I would rarely say this about hens....but I am worried that it may to dry this year in my woods .....some relative humidity would make a big difference ....but as of now even that aint happening


----------



## jmerx

Went out yesterday all I found was honeys chickens and lo stern no hens yet this year. Last year first hen was found on th 28th of this month.


----------



## ckorte

Found 7 small hens that I left to grow and 1 nice chicken that I harvested. Also found 2 chanterelles that I was kind of surprised to see.


----------



## jmerx

What Part of tow n u from?


----------



## ckorte

Madison county on Illinois side.


----------



## jmerx

Ah going to a couple spots later in the week


----------



## misskay




----------



## clwstl

Miss Kay -- that's huge! What part of the state are you in?
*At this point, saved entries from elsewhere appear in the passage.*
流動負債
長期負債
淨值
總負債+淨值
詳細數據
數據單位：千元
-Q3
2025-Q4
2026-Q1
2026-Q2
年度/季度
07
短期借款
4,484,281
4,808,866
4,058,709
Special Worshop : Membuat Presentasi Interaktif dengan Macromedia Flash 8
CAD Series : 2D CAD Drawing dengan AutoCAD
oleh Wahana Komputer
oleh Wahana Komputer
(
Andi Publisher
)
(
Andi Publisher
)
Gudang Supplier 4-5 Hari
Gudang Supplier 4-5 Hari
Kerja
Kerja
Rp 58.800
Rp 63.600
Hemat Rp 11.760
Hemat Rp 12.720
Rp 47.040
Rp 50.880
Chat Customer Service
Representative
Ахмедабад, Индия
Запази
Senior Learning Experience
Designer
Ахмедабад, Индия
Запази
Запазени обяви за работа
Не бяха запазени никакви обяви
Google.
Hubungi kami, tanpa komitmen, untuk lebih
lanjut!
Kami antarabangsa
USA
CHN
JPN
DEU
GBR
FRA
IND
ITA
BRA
(Cute/fun expression by the way :-D )


----------



## clwstl

I am going out Friday or Saturday, especially if we get rain.
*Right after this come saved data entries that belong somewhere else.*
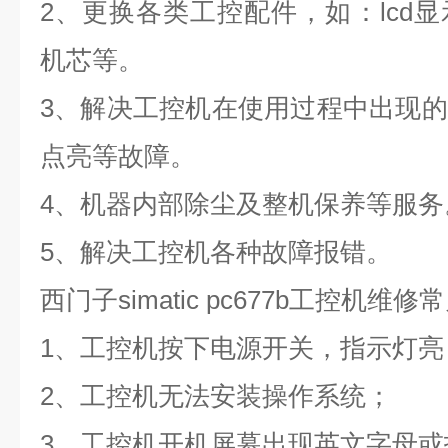
2
、更换各类工控配件，如：
lcd
显
机芯等。
3
、解决工控机在使用过程中出现的
点亮等故障。
4
、机器内部除尘及整机保养等服务
5
、解决工控机各种故障报错。
西门子
simatic pc677b
工控机维修常
1
、工控机按下电源开关，指示灯亮
2
、工控机无法安装操作系统；
3
、工控机开机屏幕出现英文字母或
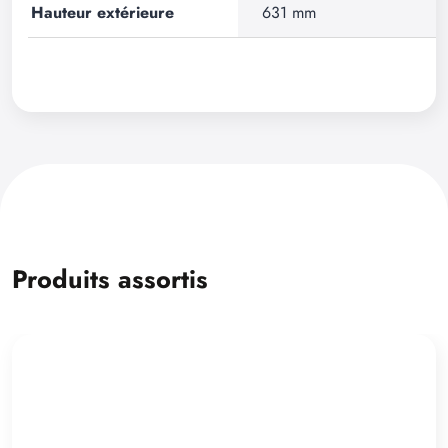
Hauteur extérieure
631 mm
Produits assortis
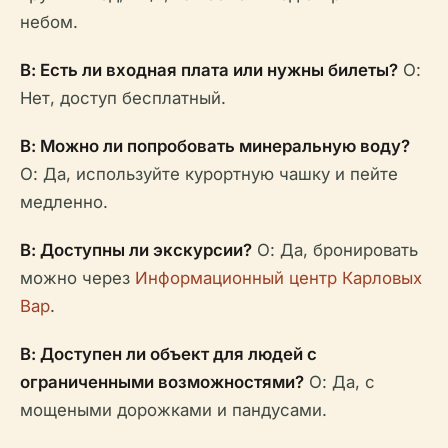
небом.
В: Есть ли входная плата или нужны билеты?
О:
Нет, доступ бесплатный.
В: Можно ли попробовать минеральную воду?
О: Да, используйте курортную чашку и пейте
медленно.
В: Доступны ли экскурсии?
О: Да, бронировать
можно через
Информационный центр Карловых
Вар
.
В: Доступен ли объект для людей с
ограниченными возможностями?
О: Да, с
мощеными дорожками и пандусами.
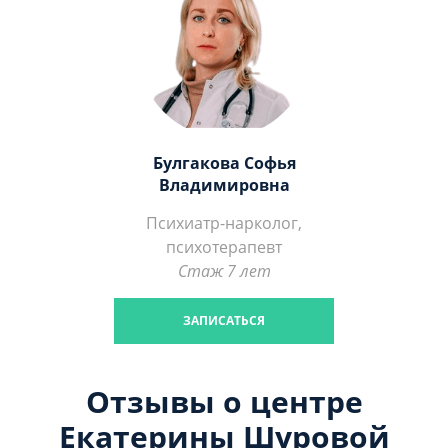
Булгакова Софья
Владимировна
Психиатр-нарколог,
психотерапевт
Стаж 7 лет
ЗАПИСАТЬСЯ
Отзывы о центре
Екатерины Шуровой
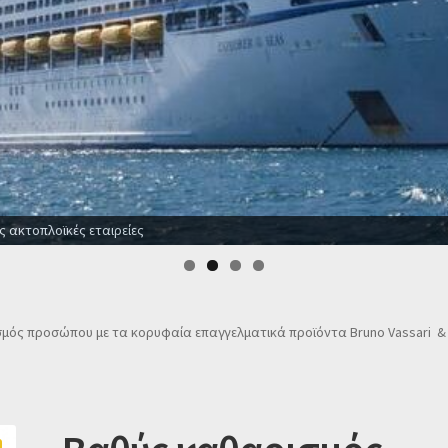
ενοδοχεία για όλο το χρόνο
μός προσώπου με τα κορυφαία επαγγελματικά προϊόντα Bruno Vassari &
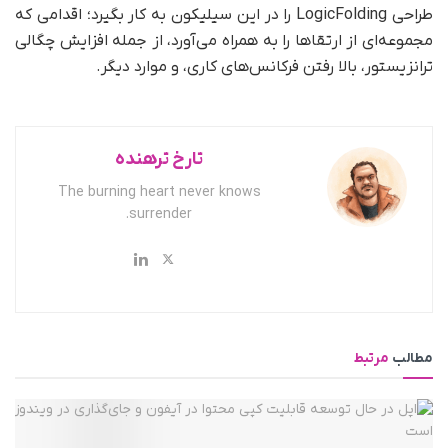
طراحی LogicFolding را در این سیلیکون به کار بگیرد؛ اقدامی که
مجموعه‌ای از ارتقاها را به همراه می‌آورد، از جمله افزایش چگالی
ترانزیستور، بالا رفتن فرکانس‌های کاری، و موارد دیگر.
تارخ ترهنده
The burning heart never knows
surrender.
مطالب
مرتبط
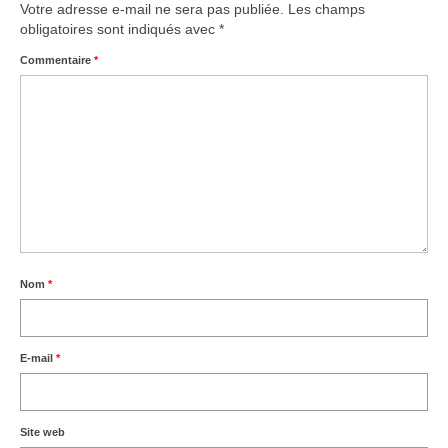
Votre adresse e-mail ne sera pas publiée.
Les champs
obligatoires sont indiqués avec
*
Commentaire
*
Nom
*
E-mail
*
Site web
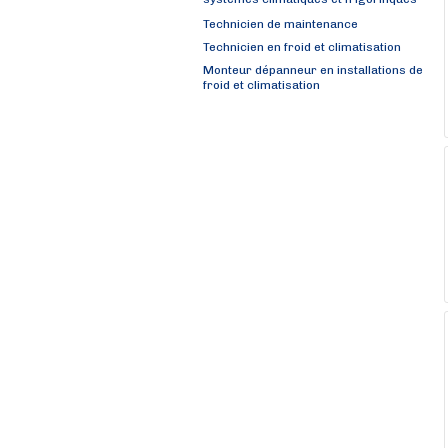
systèmes climatiques et frigorifiques
Technicien de maintenance
Technicien en froid et climatisation
Monteur dépanneur en installations de
froid et climatisation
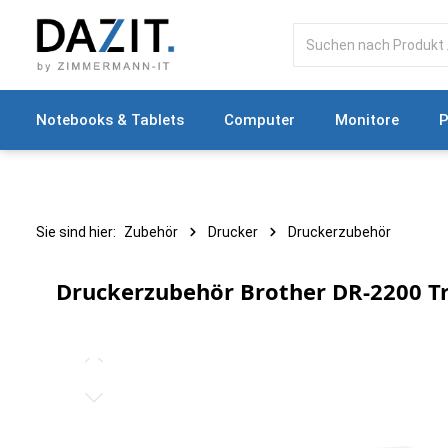
springen
Zur Hauptnavigation springen
Notebooks & Tablets
Computer
Monitore
P
Sie sind hier:
Zubehör
Drucker
Druckerzubehör
Druckerzubehör Brother DR-2200 T
Bildergalerie überspringen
Did anyone notice that there was a huge amount of ringless honeys this year, or was that just in my neck of the woods.

It's kind of annoying, because when you're driving and see them out of the corner of your eye growing on a tree, they look like hens at first.


----------



## misskay

Im actually in Illinois but I go across the boarder into wisc... 

Those I found in dupage county illinois though...


----------



## misskay

And thank you lol! :lol:


----------



## misskay




----------



## jasonl

yes...tons of ringless ...the most 'I've seen in a lotta years of hunting....
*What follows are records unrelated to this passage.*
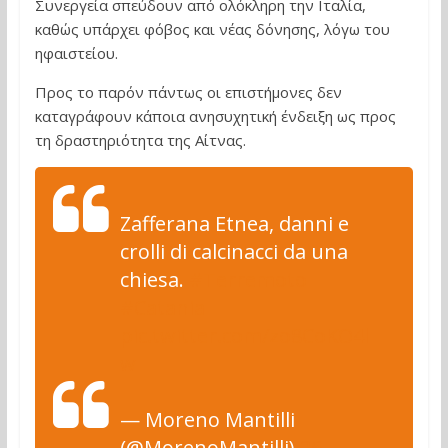
Συνεργεία σπεύδουν από ολόκληρη την Ιταλία,
καθώς υπάρχει φόβος και νέας δόνησης, λόγω του
ηφαιστείου.
Προς το παρόν πάντως οι επιστήμονες δεν
καταγράφουν κάποια ανησυχητική ένδειξη ως προς
τη δραστηριότητα της Αίτνας.
Zafferana Etnea, danni e
crolli di calcinacci da una
chiesa.
#Terremoto
#Catania
pic.twitter.com/zo8CoKO4l
w
— Moreno Mantilli
(@MorenoMantilli)
26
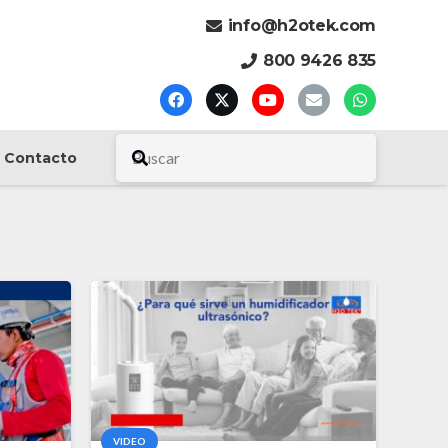
info@h2otek.com
800 9426 835
Contacto
VIDEO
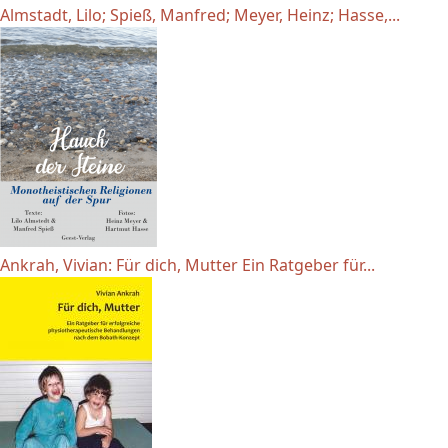
Almstadt, Lilo; Spieß, Manfred; Meyer, Heinz; Hasse,...
Ankrah, Vivian: Für dich, Mutter Ein Ratgeber für...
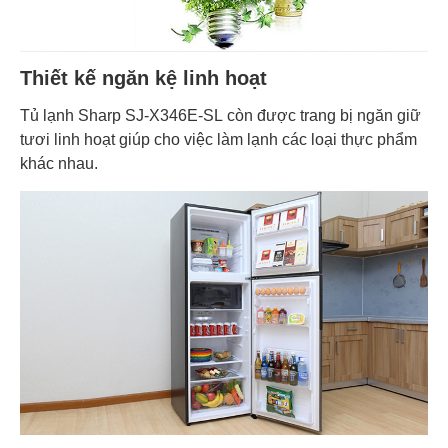
Thiết kế ngăn kệ linh hoạt
Tủ lạnh Sharp SJ-X346E-SL còn được trang bị ngăn giữ
tươi linh hoạt giúp cho việc làm lạnh các loại thực phẩm
khác nhau.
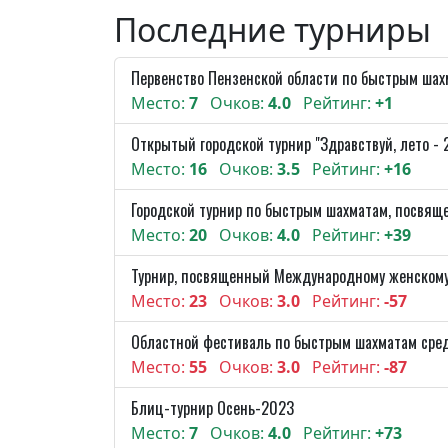
Последние турниры
Первенство Пензенской области по быстрым шах
Место:
7
Очков:
4.0
Рейтинг:
+1
Открытый городской турнир "Здравствуй, лето -
Место:
16
Очков:
3.5
Рейтинг:
+16
Городской турнир по быстрым шахматам, посвящ
Место:
20
Очков:
4.0
Рейтинг:
+39
Турнир, посвященный Международному женскому
Место:
23
Очков:
3.0
Рейтинг:
-57
Областной фестиваль по быстрым шахматам сре
Место:
55
Очков:
3.0
Рейтинг:
-87
Блиц-турнир Осень-2023
Место:
7
Очков:
4.0
Рейтинг:
+73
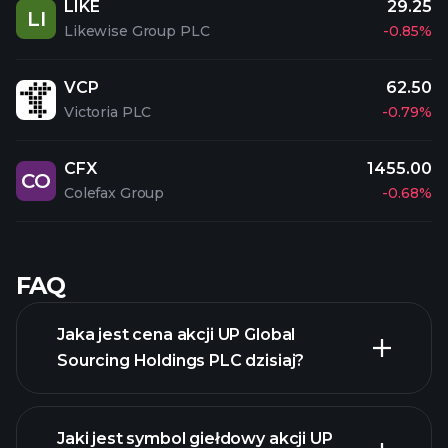
LIKE
29.25
LI
Likewise Group PLC
-0.85%
VCP
62.50
Victoria PLC
-0.79%
CFX
1455.00
CO
Colefax Group
-0.68%
FAQ
Jaka jest cena akcji UP Global
Sourcing Holdings PLC dzisiaj?
Jaki jest symbol giełdowy akcji UP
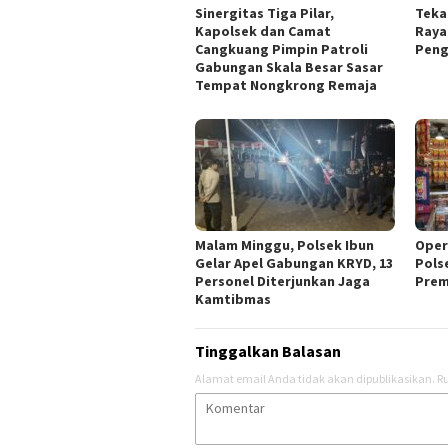
Sinergitas Tiga Pilar,
Teka
Kapolsek dan Camat
Raya
Cangkuang Pimpin Patroli
Peng
Gabungan Skala Besar Sasar
Tempat Nongkrong Remaja
Malam Minggu, Polsek Ibun
Oper
Gelar Apel Gabungan KRYD, 13
Pols
Personel Diterjunkan Jaga
Prem
Kamtibmas
Tinggalkan Balasan
Alamat email Anda tidak akan dipublikasikan.
Ru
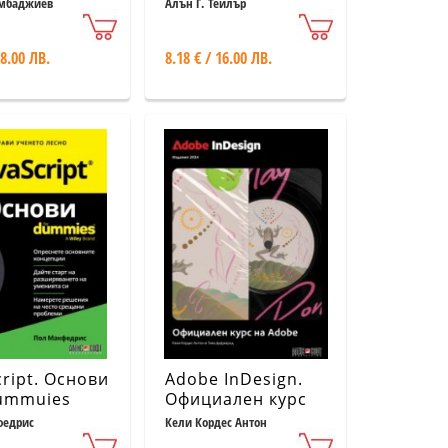
ализация
амбаджиев
Алън Г. Тейлър
 8.00 ЛВ.
8.18 € / 16.00 ЛВ.
cript. Основи
Adobe InDesign.
Dummuies
Официален курс
на Adobe
федрис
Кели Кордес Антон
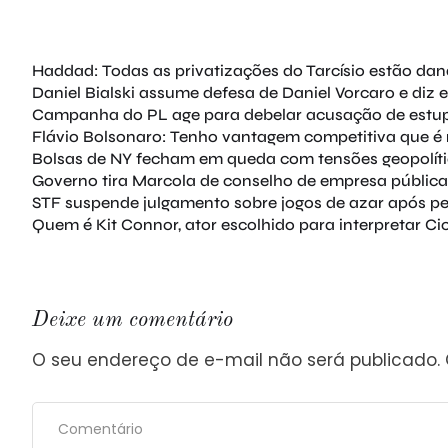
Haddad: Todas as privatizações do Tarcísio estão da
Daniel Bialski assume defesa de Daniel Vorcaro e diz 
Campanha do PL age para debelar acusação de estup
Flávio Bolsonaro: Tenho vantagem competitiva que é
Bolsas de NY fecham em queda com tensões geopolíti
Governo tira Marcola de conselho de empresa pública
STF suspende julgamento sobre jogos de azar após pe
Quem é Kit Connor, ator escolhido para interpretar C
Deixe um comentário
O seu endereço de e-mail não será publicado.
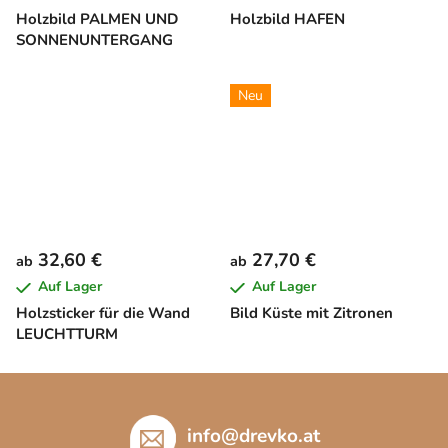
Holzbild PALMEN UND
Holzbild HAFEN
SONNENUNTERGANG
Neu
32,60 €
27,70 €
ab
ab
Auf Lager
Auf Lager
Holzsticker für die Wand
Bild Küste mit Zitronen
LEUCHTTURM
F
u
ß
info
@
drevko.at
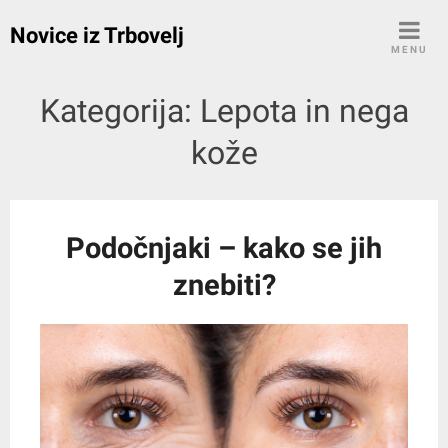
Skip
Novice iz Trbovelj
to
MENU
content
Kategorija:
Lepota in nega
kože
Podočnjaki – kako se jih
znebiti?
those are some nice dark brown hens....I love the dark ones


----------



## jmerx

Went out today still no hens


----------



## jmerx

Went out today still no hens


----------



## jasonl

yep...they are up in the SW part of Mo....but struggling to find moisture to grow....fingers crossed and I'll post a pic or two later


----------



## jasonl

The fridge is starting to fill.....still no rain and I don't want any at this point


----------



## mushriddler

nice pics but im not sure witch are safe to eat i thought Amanitas were poison or psychoactive


----------



## jmerx

Lucky dog this team last yeah I had 30lbs already this year still nothing nice pics Jason .


----------



## jmerx

Checked a tree today yaaaaa found my first one this year was small so I put a couple big leave over it to hide for the weekend so no one see it. Wil check it next ed week


----------



## clwstl

Went out to one of my maitake spots yesterday...no hens, but found about 15-20 lbs of black-staining polypores. They are supposed to be edible but they looked off-putting. I still have stains on my fingers.


----------



## mrogers07

Not a damn thing so far, save for one dried-up one.


----------



## jasonl

I found 7 more....but 2 aborted and the rest are a bit small ......I doubt that there will be many more that actually make fronds due to the very dry conditions....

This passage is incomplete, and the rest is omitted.